**Task item**
Report, as a bare number, how many lines of the entries below contain "Accredited".

(Stored data entries)

━━━━

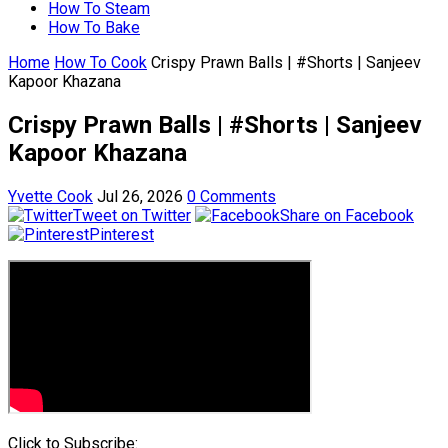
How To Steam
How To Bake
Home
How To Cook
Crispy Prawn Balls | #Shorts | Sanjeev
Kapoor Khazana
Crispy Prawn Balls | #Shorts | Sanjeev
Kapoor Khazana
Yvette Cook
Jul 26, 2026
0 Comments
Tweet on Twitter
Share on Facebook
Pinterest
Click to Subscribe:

━━━━

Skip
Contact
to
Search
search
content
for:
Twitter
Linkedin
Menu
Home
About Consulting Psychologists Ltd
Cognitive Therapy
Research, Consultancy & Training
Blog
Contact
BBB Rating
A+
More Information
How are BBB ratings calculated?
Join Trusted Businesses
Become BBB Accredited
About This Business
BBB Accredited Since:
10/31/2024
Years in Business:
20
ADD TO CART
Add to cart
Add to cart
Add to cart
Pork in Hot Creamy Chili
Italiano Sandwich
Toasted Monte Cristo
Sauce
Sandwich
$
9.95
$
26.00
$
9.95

━━━━

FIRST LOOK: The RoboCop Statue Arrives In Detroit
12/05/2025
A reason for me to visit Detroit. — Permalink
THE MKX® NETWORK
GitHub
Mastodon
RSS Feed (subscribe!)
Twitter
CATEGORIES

━━━━

**Output of the task**
2